SCHNITTKE ET SES MYSTÈRES

Hans-Christoph Rademann, avec le RIAS Kammerchor, fait revivre l'un des chefs-d'oeuvre d'Alfred Schnittke. Une version exemplaire de cette pièce maîtresse du répertoire de musique sacrée du compositeur, créée en 1988.

Dominique Fernandez voit en lui le " pivot de la modernité musicale russe dans la seconde moitié du XXe siècle ". À ce titre, Alfred Schnittke fait figure d’héritier de Dimitri Chostakovitch. S’ils ne partagent pas le même langage musical, les deux compositeurs ont en commun le " lyrisme philosophique " développé par Chostakovitch à la fin de sa vie, lorsque, écrit Schnittke, " les thèmes de son propre passé musical se mêlent à des thèmes empruntés au passé. Le collage obtenu est alors saisissant : on assiste à une objectivisation, l’individuel se confondant avec l’universel ". Cette démarche peut sembler inégalement convaincante quant au résultat purement musical. Mais la capacité de Schnittke à digérer les styles les plus divers, de Stravinsky à Ligeti, en passant par le rock et toutes les obédiences d’avant-garde, lui a permis de forger un style reconnaissable entre tous, qu’il résuma sous le terme de " polystylistique ". Il a ainsi inventé un geste vif, où l’angoisse naît de la juxtaposition du sublime et du trivial, du vieux et du neuf, de la simplicité et de la complexité. Ce paradoxe constant provoque dans sa musique une tension particulière, à la fois expressionniste et cathartique, qui s’exprime dans des partitions désormais classiques comme le Concerto pour piano, le Quintette ou la Sonate pour violoncelle n° 1. On y retrouve un véritable théâtre instrumental qui réussit à émouvoir par sa puissance incantatoire. Car Schnittke possède, toujours selon Fernandez, un " génie amalgamant " qui éclate là avec une force extraordinaire. Au sein de son vaste corpus, la musique chorale, la plus archaïsante, occupe une place à part. Ici, nulle ironie. Peu de dérision. Moins de violence. Pour Schnittke, catholique par sa mère, juif par son père et orthodoxe par la Russie, la musique chorale était comme un retour aux origines de la musique. Ainsi, les douze Psaumes de la pénitence forment un cycle d’une rare densité, qui compte parmi ses chefs-d’oeuvre.

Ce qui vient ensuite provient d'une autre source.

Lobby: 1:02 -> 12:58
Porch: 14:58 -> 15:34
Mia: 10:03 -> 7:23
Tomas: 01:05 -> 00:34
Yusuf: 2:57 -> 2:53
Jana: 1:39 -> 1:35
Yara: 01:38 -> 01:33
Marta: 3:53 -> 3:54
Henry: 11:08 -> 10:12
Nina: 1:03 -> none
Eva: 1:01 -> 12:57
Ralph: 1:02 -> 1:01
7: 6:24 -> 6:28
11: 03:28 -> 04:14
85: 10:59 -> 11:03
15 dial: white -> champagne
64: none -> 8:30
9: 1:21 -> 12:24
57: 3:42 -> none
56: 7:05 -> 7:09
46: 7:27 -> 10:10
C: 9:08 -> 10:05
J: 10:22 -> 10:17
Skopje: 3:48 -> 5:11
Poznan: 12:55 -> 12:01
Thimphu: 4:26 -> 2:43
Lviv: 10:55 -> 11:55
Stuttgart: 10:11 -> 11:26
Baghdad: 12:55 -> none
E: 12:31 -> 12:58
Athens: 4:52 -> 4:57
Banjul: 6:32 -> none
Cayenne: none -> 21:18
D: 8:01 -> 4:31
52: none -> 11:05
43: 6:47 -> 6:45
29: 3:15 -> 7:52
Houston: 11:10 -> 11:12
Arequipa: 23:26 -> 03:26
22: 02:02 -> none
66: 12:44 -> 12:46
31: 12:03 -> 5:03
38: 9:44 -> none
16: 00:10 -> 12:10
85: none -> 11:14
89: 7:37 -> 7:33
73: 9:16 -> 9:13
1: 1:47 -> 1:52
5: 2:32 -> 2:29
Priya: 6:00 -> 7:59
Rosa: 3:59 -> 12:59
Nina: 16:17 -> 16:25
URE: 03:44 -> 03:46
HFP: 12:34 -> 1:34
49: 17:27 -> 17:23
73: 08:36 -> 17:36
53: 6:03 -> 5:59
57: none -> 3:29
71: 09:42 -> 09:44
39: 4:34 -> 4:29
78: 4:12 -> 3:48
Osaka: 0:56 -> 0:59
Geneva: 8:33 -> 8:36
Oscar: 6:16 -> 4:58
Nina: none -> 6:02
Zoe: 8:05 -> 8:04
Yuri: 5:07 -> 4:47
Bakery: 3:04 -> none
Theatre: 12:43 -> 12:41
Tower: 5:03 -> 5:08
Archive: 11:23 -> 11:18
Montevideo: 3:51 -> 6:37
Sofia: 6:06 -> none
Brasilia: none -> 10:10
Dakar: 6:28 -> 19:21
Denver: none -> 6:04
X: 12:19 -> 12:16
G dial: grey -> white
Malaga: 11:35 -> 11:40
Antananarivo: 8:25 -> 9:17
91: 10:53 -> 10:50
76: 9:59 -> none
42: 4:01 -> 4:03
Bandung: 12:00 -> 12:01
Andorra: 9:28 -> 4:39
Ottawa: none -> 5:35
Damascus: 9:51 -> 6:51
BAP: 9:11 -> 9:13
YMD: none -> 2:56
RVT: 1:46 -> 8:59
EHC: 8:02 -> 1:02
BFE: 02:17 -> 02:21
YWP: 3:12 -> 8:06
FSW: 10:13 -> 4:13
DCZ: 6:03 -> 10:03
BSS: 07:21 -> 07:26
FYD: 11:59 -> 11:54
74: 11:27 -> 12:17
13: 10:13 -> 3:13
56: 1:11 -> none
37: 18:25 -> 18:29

Dépouillement et profondeur
Dans cette oeuvre créée en 1988 à l’occasion des célébrations marquant le millénaire de la christianisation de la Russie, Schnittke a mis en musique des poèmes du XVIe siècle pour le temps du carême, textes ayant en commun une attitude religieuse très intériorisée et un ton de mise en garde qui avaient pour Schnittke une résonance particulière. Il s’agit de l’une de ses partitions les plus dépouillées et les plus profondes. D’un point de vue stylistique, il abandonne ses techniques habituelles de collage et cherche au contraire l’intensité dans la raréfaction. Reste une forme de syncrétisme qui relie les Psaumes au reste de sa production. Schnittke s’inspire du chant byzantin et de la déclamation syllabique traditionnelle, qu’il associe à des techniques plus "modernes ", issues des expériences sonoristes. Ces prières alternent ainsi plaintes et adresses à Dieu dans un message final d’espérance.Véritable pièce maîtresse de la musique sacrée de Schnittke, plus encore que le Requiem ou que le Concerto pour choeur, cette cathédrale sonore a déjà connu plusieurs enregistrements: Stefan Parkman et le Choeur de la Radio danoise (Chandos), Tonu Kaljuste et le Choeur de la Radio suédoise (ECM), et enfin Marcus Creed et le SWR Vokalensemble Stuttgart (Hans sler). Celui de Tonu Kaljuste avait jusqu’alors notre préférence. Mais Hans-Christoph Rademann, qui a travaillé à partir du manuscrit autographe, offre avec l’extraordinaire RIAS Kammerchor une lecture exemplaire, d’une lisibilité constante, qui sait préserver les richesses de cette oeuvre étrange, aux mystères inépuisables.